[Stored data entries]
○ ○ ○

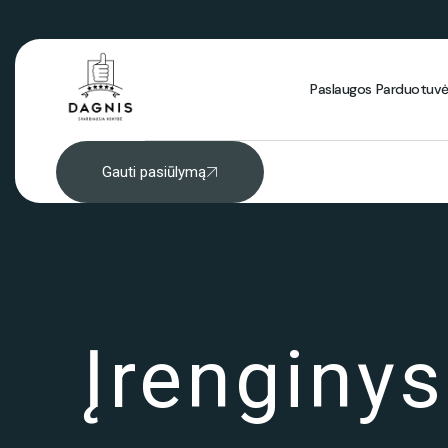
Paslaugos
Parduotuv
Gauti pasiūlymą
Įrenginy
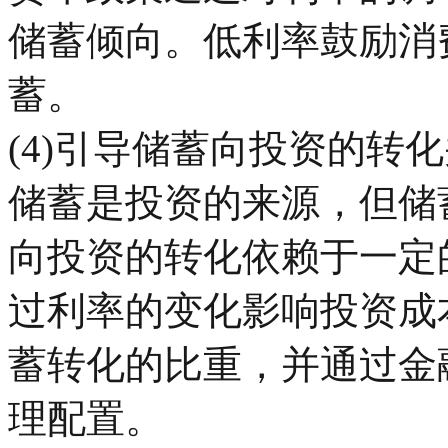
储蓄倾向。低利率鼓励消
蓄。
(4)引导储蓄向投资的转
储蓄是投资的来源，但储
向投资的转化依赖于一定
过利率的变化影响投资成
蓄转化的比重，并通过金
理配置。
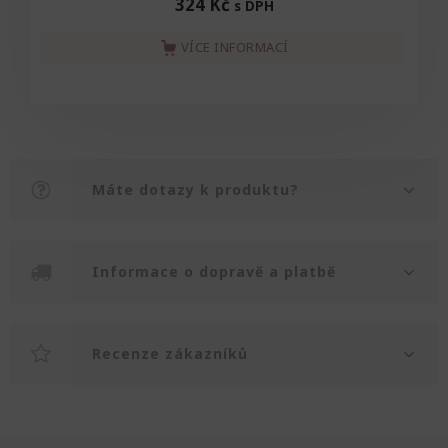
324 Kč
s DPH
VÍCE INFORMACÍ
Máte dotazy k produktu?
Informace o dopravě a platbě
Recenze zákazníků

○ ○ ○

▸ Your objective:
The entries above must be restated exactly in the answer, and the pictures left out.

▸ Written response:
Paslaugos
Parduotuv
Gauti pasiūlymą
Įrenginy
储蓄倾向。低利率鼓励消
蓄。
(4)引导储蓄向投资的转
储蓄是投资的来源，但储
向投资的转化依赖于一定
过利率的变化影响投资成
蓄转化的比重，并通过金
理配置。
324 Kč
s DPH
VÍCE INFORMACÍ
Máte dotazy k produktu?
Informace o dopravě a platbě
Recenze zákazníků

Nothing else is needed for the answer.